M. Michel Souplet rapporteur. Monsieur le ministre, mes chers collègues, je serais tenté de revenir sur ce qui a été dit à l'Assemblée nationale. Voilà quelque deux mois et demi, ce texte a été examiné par l'Assemblée nationale. Les députés ont fixé une date qui, vous avez parfaitement raison, monsieur le ministre, constitue aujourd'hui un butoir trop rapproché.
Pour ma part, je serais tenté de proposer à nos collègues du groupe socialiste, lorsque je présenterai l'amendement n° 92, de le rectifier afin de reprendre la première partie de l'amendement n° 495 rectifié, mais en remplaçant la date du 1er octobre 1999 par celle du 1er janvier 2000, par exemple, de façon à laisser au moins six mois.
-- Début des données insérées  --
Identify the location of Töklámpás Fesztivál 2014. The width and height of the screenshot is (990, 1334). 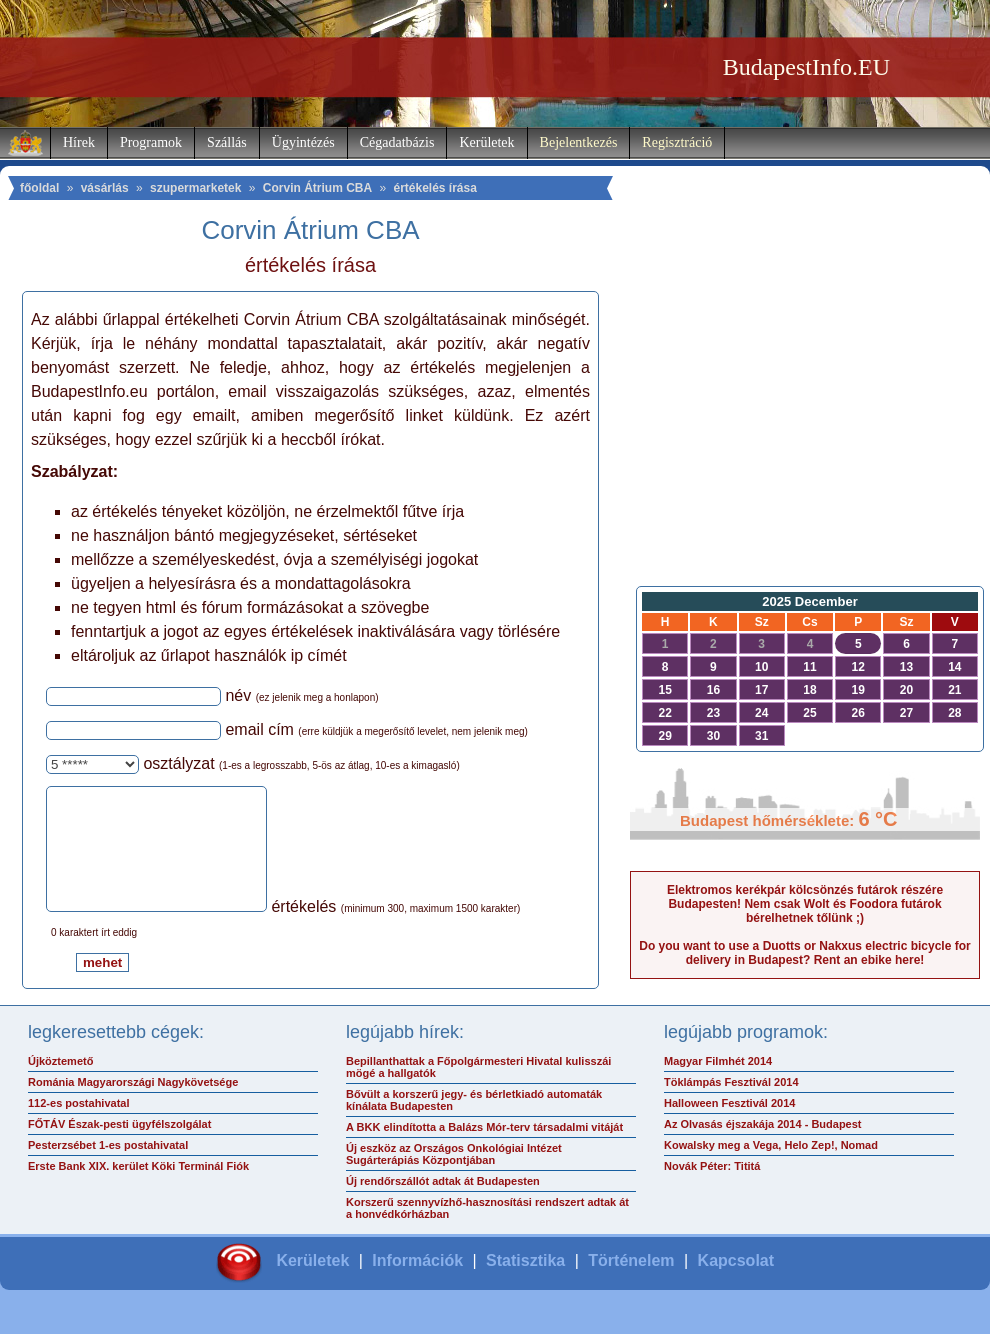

Il n'est pas raisonnable de prétendre faire un travail sérieux en trois mois. Il faut au mois six mois. J'irais même jusqu'à proposer neuf mois.
Notre collègue François Patriat, rapporteur du projet de loi d'orientation agricole à l'Assemblée nationale, et le Gouvernement, ayant estimé que les dispositions fiscales ne relevaient pas, sur la forme, d'une loi d'orientation, mais devaient trouver leur place dans un projet de loi de finances, ont souhaité inscrire, dans le projet de loi d'orientation agricole, une disposition relative au dépôt d'un rapport concernant la fiscalité agricole par le Gouvernement devant le Parlement.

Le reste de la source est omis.